Ken Skates considers how Wales must now craft a new future in low carbon energy generation
As I made my way to the 46th British Irish Parliamentary Assembly meeting in Donegal last week I began to think about Wales’ relationship with Ireland. It struck me that though we have an historic cultural connection, we don’t talk enough about the important and strategic economic relationships we have, being close neighbours on the westward edge of the European Union.
This was particularly apt given that the theme of this year’s plenary sessions was ‘Energy across Borders’ and the ways in which we can deliver new and lasting economic opportunities through the new energy infrastructure of the future.
Tomorrow: Future of Wylfa
Carl Clowes argues that the high electricity prices being demanded by the nuclear industry are being overtaken by renewable technologies.

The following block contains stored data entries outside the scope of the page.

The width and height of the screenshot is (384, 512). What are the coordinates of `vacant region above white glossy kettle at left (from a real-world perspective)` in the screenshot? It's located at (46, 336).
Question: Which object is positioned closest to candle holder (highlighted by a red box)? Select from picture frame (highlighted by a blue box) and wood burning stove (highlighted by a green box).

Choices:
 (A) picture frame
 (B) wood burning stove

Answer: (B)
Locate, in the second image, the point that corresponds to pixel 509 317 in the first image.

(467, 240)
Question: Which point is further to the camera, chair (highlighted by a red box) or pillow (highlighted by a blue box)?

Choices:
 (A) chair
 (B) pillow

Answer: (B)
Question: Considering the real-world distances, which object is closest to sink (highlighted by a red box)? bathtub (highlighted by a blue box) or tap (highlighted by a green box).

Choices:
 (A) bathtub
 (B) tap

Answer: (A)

We all know the big climate change and energy security challenges that lie ahead. In terms of electricity generation, Wales was responsible for 9 per cent of generation in the UK between 2004 and 2010. Total electricity generation in Wales had fallen 10 per cent over the period, driven largely by a fall in production from our traditional coal and nuclear plants. Once a world leader in carbon-based energy, Wales must now craft a new future in low carbon energy generation as part of wider Europe-wide approach.
This is a challenging and exciting area and holds the potential to create a prosperous future for Wales. It could not only make low-carbon energy not only a key part of our domestic energy supply, but a vital plank of our export sector too. After all, we all know the competitive necessity of such an approach. The elephant in the room at the sessions was the USA where already has wholesale energy prices are significantly less than in the EU area. Further, it is working its way towards energy independence through shale gas technology, which could make the energy competitiveness gap even greater. So the question is no longer just about how we keep the lights on, but how we keep our competitive position in the global marketplace.

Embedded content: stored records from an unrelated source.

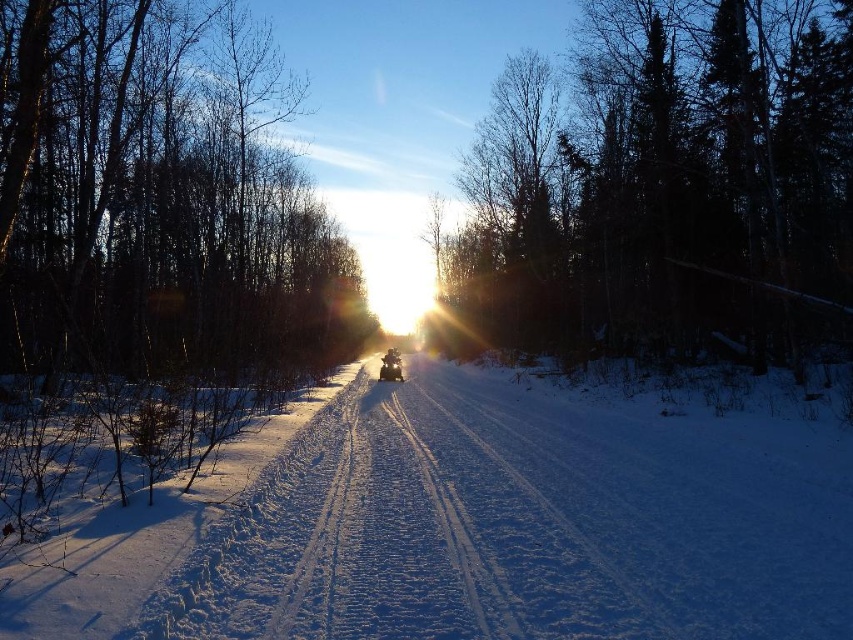 Question: Which point is closer to the camera?

Choices:
 (A) white powdery snow at center
 (B) dark green textured tree at upper center
 (C) smooth bark tree at left
 (D) shiny silver snowmobile at center

Answer: (A)

Question: Is dark green textured tree at upper center bigger than shiny silver snowmobile at center?

Choices:
 (A) no
 (B) yes

Answer: (B)

Question: Which of the following is the farthest from the observer?

Choices:
 (A) (13, 596)
 (B) (550, 307)

Answer: (B)

Question: Is dark green textured tree at upper center thinner than smooth bark tree at left?

Choices:
 (A) no
 (B) yes

Answer: (A)

Question: Which of the following is the farthest from the observer?

Choices:
 (A) (392, 358)
 (B) (167, 348)
 (C) (703, 225)
 (D) (711, 470)

Answer: (A)

Question: Is white powdery snow at center wider than dark green textured tree at upper center?

Choices:
 (A) no
 (B) yes

Answer: (B) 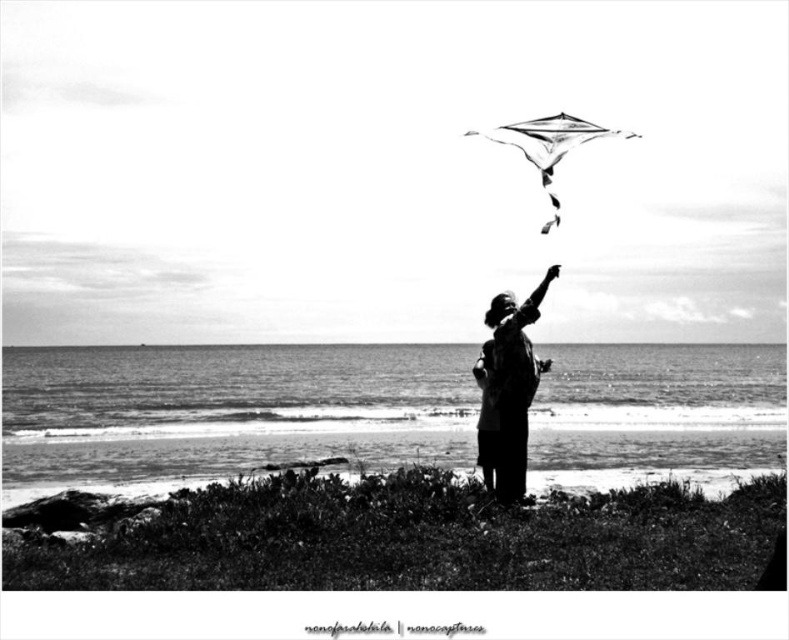 You are a photographer trying to capture the scene from the shore. You notice the dark fabric shirt at center and the transparent plastic kite at upper center. Which object appears narrower in the photo?

The dark fabric shirt at center appears narrower because it is thinner than the transparent plastic kite at upper center.

In the scene shown: You are a photographer trying to capture the scene. You see the dark fabric shirt at center and the transparent plastic kite at upper center. Which object is more to the left?

The dark fabric shirt at center is more to the left because it is positioned on the left side of the transparent plastic kite at upper center.

You are a photographer trying to capture the scene of the dark fabric shirt at center and the transparent plastic kite at upper center. Based on their sizes, which object should you focus on first to ensure it is in frame before the other?

The dark fabric shirt at center is smaller than the transparent plastic kite at upper center, so you should focus on the transparent plastic kite at upper center first since it is larger and might be easier to spot and frame initially. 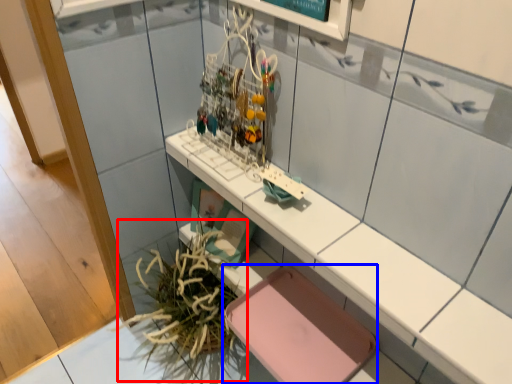 Question: Which of the following is the farthest to the observer, plant (highlighted by a red box) or chair (highlighted by a blue box)?

Choices:
 (A) plant
 (B) chair

Answer: (A) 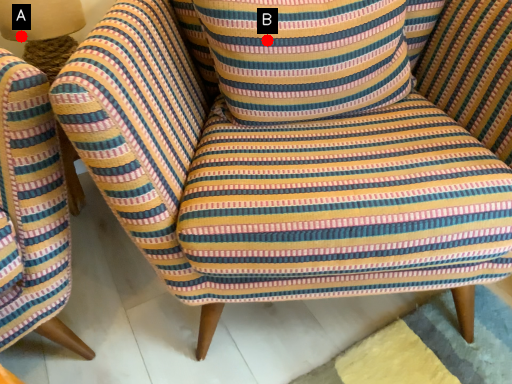 Question: Two points are circled on the image, labeled by A and B beside each circle. Which point is closer to the camera taking this photo?

Choices:
 (A) A is closer
 (B) B is closer

Answer: (B)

As our First Minister Carwyn Jones said recently, “Energy is a defining issue for our generation”. How politicians, and industry can work together to realise a low-carbon future and help create a significant amount of direct and indirect jobs in the energy sector? This is an increasingly important question in the context of the evolving role of the EU and the changing geo-political landscape globally.
One of the interesting issues we discussed was the potential for a new European Energy Supergrid, possibly including North Africa, which could transmit electricity along high voltage direct current cables and allow countries such as Wales to export wind energy at times of surplus supply, but import energy from other green sources such as geothermal power in Iceland or solar power from the North African desert at others. To implement this kind of thinking would require huge long-term investment in both political and economic capital. It is another reason why our membership of the EU is critical.

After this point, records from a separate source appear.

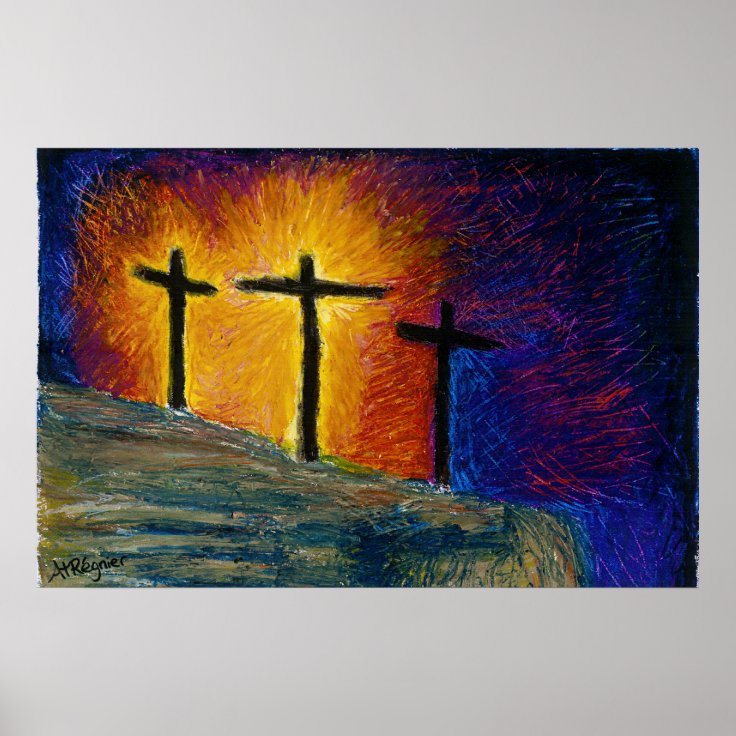 Locate an element on the screen. The width and height of the screenshot is (736, 736). painting is located at coordinates (367, 389). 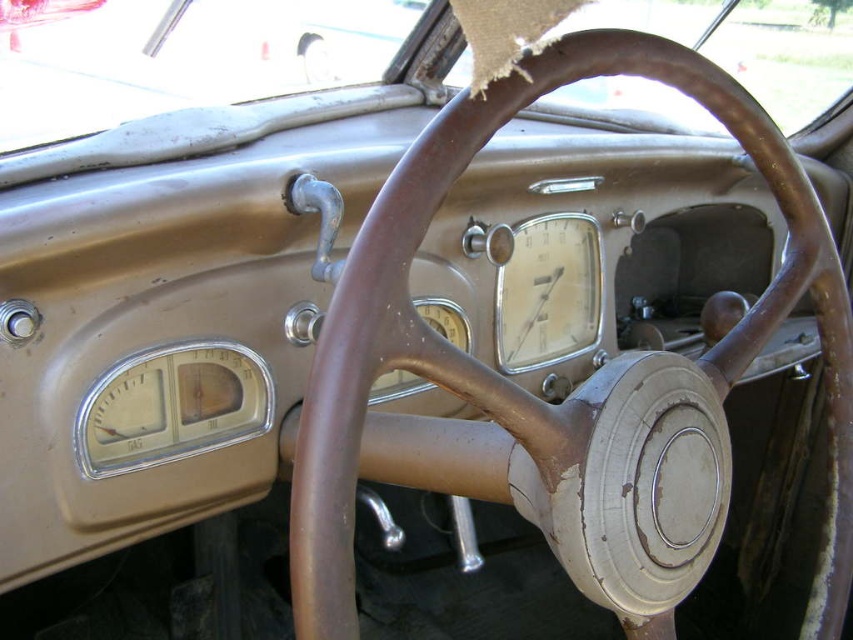 Question: Which object appears closest to the camera in this image?

Choices:
 (A) brown leather steering wheel at center
 (B) metallic silver speedometer at center

Answer: (B)

Question: Which point is farther to the camera?

Choices:
 (A) (323, 40)
 (B) (587, 218)

Answer: (A)

Question: Is metallic silver speedometer at center to the left of brown leather steering wheel at center from the viewer's perspective?

Choices:
 (A) no
 (B) yes

Answer: (A)

Question: Which object is closer to the camera taking this photo?

Choices:
 (A) metallic silver speedometer at center
 (B) brown leather steering wheel at center

Answer: (A)

Question: Is metallic silver speedometer at center positioned at the back of brown leather steering wheel at center?

Choices:
 (A) yes
 (B) no

Answer: (B)

Question: Is metallic silver speedometer at center closer to camera compared to brown leather steering wheel at center?

Choices:
 (A) no
 (B) yes

Answer: (B)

However, it is clear that local communities need to benefit from future energy development if we are to get buy-in for big strategic projects. Any significant infrastructure initiatives, whilst crucial to the transition to a low carbon economy, will have an impact on communities themselves so there needs to be clear community benefits built into the dialogue, engagement and outcome of projects with a large spatial impact.
The clear message I took back for us here in Wales is that we need a good energy mix for the future. There is no silver bullet solution to our energy dilemma and so politicians will need to be bold and brave. Wales has significant assets in virtually every energy source:
- Significant wind resources, both onshore and offshore.
- Enormous wave and tidal energy potential.
- One of the best solar resources in the UK.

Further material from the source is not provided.